Being in Venice during this week, feeling the weight of what was happening, and watching more than 70 artists walk away from one of the most prestigious awards in the art world as an act of solidarity, made me realize what a significant moment I was being part of. Sanctions and withdrawals may not stop wars on their own, but they are a sign to the people suffering, to those fighting the cause and at last, a means of refusing complicity. I had my visit to the Giardini scheduled on the day of the strike, so I did miss some of the participating pavilion’s presentations as they were closed. But let’s be honest: while anyone can claim to have seen the art displayed (you don’t even have to leave your couch for that these days), not everyone can say they were actually there – standing in front of closed doors on such a historic strike 😉

This edition definitely reheated lingering debates about what role the biennale should play in all of this. The editor in chief of Monopol Magazine Elke Buhr argued, specifically in the context of Russia, that cancelling pavilions would not be the right step – because after having cancelled one nation, where would we draw the line? That artistic exchange should remain possible, and that culture outlasts politics. Russia’s delegate for international cultural exchanges had stated something similar. And sure, there’s a version of that argument worth hearing. But why not start by drawing a line with countries whose leaders hold active ICC arrest warrants for war crimes and crimes against humanity? Is giving them a prestigious international stage not a normalisation of the status quo? And more broadly (I think these are the questions that were feared as a consequence): how much can artists truly represent a culture or a nation if their participation is conditional on that nation’s goodwill and agenda? See: South Africa and Gabrielle Goliath or the US Pavilion. How contemporary is it to still structure an international art event around the nation-state anyways? Art critic Joshua Decter suggested to have a look at the São Paulo Biennale and how they abolished the national representation model years ago, as a sensitive response to times changing. The Venice Biennale itself has shifted its structure before, having incorporated a commercial function for much of its history that was later abolished.

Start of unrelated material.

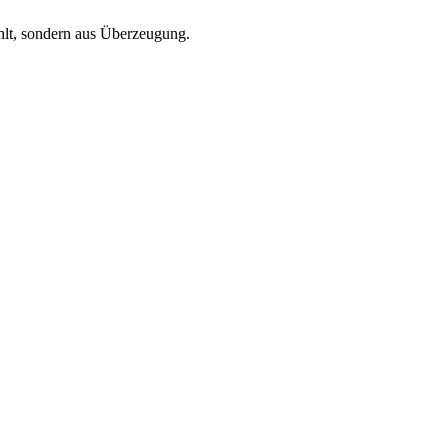
hlt, sondern aus Überzeugung.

What’s certain is that the Venice Biennale – with its global stage and its institutional weight – is exactly the kind of place where these discussions should boil up, impossible to silence or evade. And this edition proved that, maybe more loudly and collectively than it has in a long time. The biennale runs until November 22, 2026 – and whether the whole structure still looks the same in two years is written in the stars. I’ll be paying close attention. To the stars.